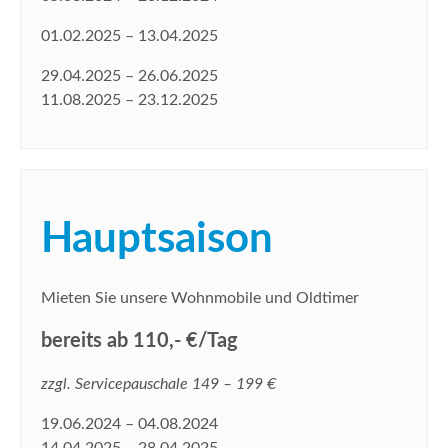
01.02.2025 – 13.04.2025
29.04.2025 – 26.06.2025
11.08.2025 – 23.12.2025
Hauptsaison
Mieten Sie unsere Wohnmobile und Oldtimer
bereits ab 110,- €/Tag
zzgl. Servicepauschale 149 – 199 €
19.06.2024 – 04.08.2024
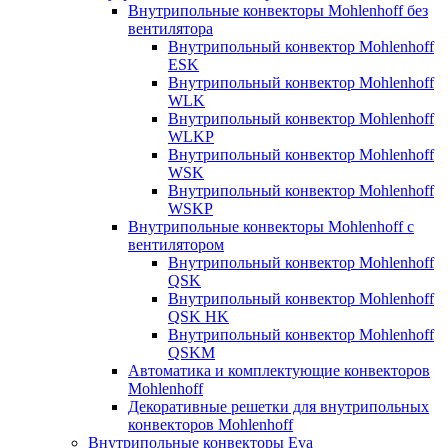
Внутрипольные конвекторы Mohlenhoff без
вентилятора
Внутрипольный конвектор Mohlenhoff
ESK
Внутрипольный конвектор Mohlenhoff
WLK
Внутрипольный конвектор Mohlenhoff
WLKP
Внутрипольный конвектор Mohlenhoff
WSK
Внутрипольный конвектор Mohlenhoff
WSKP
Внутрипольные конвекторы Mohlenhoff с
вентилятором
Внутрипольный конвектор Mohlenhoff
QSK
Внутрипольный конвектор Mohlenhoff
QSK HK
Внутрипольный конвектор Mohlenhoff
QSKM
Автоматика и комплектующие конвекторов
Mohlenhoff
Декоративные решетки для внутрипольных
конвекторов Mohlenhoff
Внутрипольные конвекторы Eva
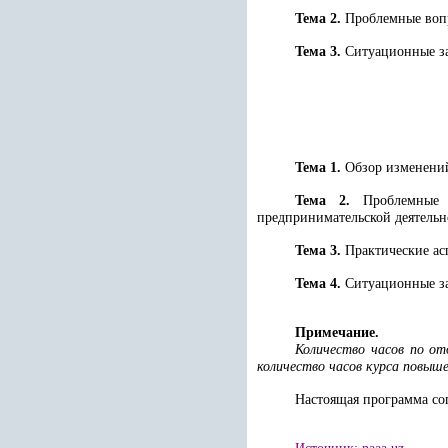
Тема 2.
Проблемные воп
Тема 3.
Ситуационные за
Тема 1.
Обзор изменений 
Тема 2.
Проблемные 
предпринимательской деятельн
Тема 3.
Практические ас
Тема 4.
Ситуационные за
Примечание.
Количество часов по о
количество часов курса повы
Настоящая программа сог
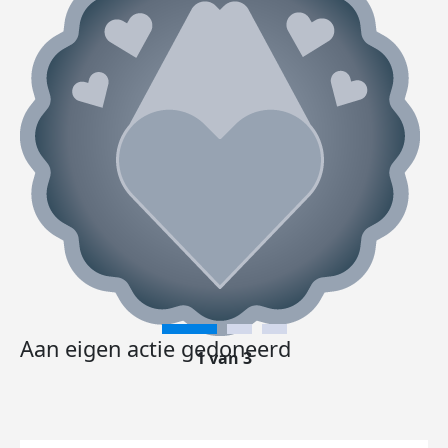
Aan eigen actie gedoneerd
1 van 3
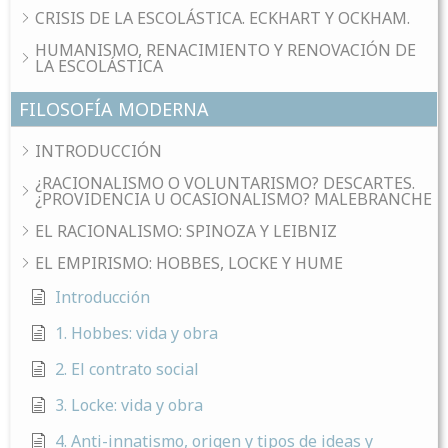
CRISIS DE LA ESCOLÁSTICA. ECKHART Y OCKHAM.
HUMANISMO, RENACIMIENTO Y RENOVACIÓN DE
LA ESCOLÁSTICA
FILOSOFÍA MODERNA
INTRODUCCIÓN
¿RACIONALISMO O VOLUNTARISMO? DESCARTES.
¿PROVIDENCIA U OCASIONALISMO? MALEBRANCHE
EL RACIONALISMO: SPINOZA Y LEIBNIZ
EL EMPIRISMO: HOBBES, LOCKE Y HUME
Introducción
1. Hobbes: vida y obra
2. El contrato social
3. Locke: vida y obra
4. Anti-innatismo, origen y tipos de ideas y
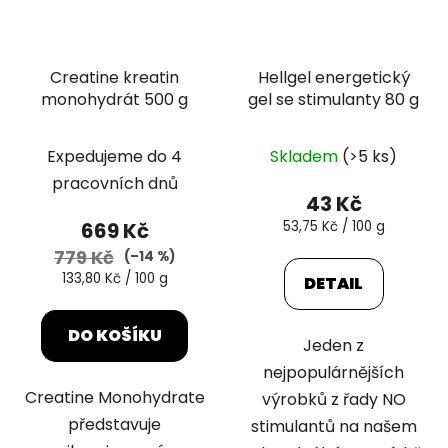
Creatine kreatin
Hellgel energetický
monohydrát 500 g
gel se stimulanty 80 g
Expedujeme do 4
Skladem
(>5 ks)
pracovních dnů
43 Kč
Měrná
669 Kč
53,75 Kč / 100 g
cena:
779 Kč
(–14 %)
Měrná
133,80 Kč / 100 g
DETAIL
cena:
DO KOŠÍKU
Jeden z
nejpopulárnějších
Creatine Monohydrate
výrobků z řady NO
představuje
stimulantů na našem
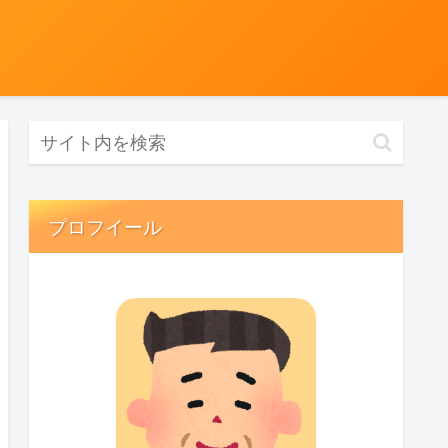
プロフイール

--

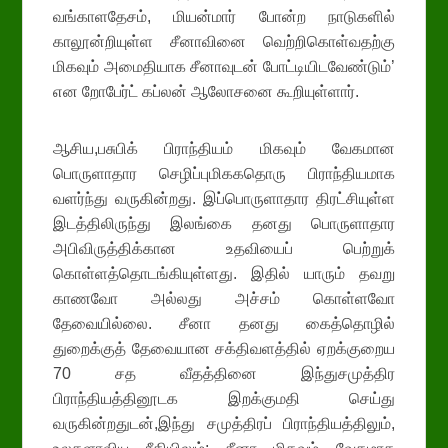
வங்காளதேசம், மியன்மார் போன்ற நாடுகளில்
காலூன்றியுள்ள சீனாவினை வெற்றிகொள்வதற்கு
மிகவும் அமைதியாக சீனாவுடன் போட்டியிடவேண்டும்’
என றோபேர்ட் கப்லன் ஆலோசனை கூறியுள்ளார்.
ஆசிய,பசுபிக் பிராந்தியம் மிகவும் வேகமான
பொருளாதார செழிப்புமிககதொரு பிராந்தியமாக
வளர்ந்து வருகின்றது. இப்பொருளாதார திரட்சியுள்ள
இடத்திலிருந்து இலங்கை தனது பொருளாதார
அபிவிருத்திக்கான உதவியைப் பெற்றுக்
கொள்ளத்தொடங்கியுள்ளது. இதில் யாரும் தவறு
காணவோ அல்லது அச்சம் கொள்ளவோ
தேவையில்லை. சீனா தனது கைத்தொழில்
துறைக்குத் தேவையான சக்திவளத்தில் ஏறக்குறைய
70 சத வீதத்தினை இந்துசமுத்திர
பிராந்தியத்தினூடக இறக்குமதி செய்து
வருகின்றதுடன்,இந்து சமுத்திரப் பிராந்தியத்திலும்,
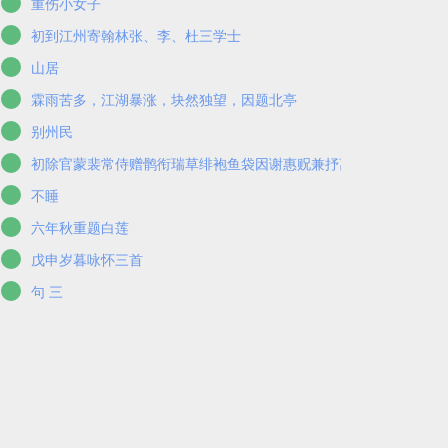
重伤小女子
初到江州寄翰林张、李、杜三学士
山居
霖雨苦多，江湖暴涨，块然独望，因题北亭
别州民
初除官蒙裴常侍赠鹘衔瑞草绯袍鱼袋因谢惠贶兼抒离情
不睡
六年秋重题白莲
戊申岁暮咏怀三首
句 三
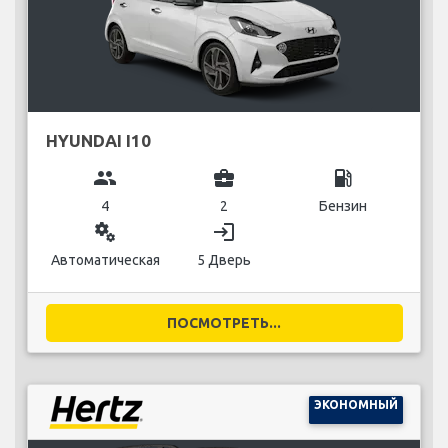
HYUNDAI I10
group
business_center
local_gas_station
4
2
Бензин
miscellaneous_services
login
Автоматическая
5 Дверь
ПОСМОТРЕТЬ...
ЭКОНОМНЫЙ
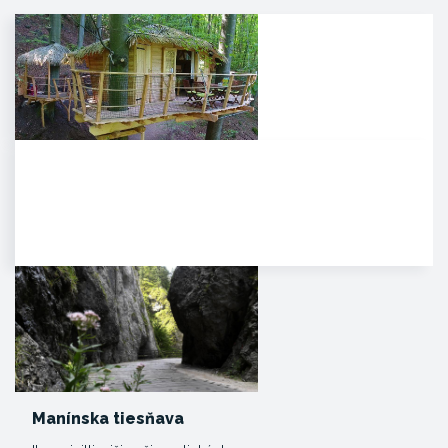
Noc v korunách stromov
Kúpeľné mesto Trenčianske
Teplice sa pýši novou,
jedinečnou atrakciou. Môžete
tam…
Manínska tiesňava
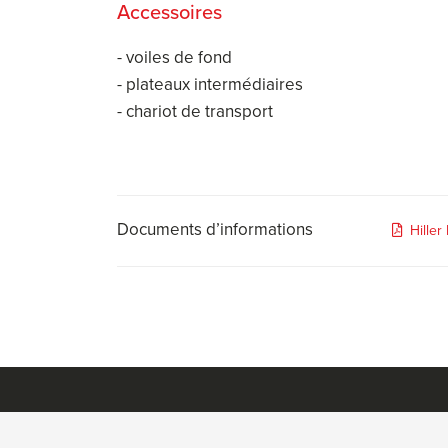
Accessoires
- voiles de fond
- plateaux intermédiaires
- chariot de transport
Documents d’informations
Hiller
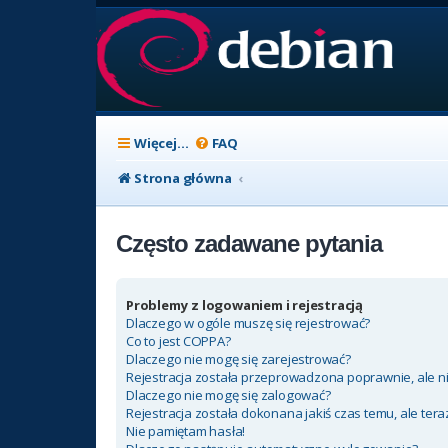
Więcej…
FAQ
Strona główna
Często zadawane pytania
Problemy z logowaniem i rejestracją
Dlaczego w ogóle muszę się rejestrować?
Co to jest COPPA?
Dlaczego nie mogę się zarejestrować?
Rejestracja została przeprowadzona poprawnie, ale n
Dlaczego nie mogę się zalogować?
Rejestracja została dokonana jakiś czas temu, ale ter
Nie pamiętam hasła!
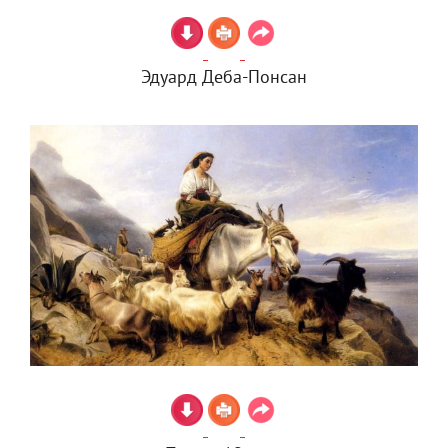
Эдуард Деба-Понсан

==

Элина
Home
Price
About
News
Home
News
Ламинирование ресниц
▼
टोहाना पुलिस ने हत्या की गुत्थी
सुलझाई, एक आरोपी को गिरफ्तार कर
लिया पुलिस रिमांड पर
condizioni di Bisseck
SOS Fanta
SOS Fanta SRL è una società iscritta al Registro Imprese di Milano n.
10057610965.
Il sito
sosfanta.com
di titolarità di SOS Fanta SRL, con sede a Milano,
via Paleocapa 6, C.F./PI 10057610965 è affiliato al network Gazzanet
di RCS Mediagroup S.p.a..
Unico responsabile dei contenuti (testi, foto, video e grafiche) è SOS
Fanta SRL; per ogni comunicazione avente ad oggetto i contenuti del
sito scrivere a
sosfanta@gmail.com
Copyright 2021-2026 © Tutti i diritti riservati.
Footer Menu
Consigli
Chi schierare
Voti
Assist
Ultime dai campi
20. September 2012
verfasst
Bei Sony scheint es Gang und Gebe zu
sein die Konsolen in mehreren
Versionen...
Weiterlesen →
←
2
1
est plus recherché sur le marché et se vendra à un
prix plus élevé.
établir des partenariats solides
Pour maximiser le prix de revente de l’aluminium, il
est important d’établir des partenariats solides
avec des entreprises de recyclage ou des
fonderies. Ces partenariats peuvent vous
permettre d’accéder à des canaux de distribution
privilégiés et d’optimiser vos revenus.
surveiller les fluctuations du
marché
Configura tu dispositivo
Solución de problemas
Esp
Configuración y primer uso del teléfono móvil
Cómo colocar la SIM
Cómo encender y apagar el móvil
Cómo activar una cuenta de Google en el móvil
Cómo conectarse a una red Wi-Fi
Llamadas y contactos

• Task:
Pick out every line above that contains the word "Dlaczego" and copy it.

• Result:
Dlaczego w ogóle muszę się rejestrować?
Dlaczego nie mogę się zarejestrować?
Dlaczego nie mogę się zalogować?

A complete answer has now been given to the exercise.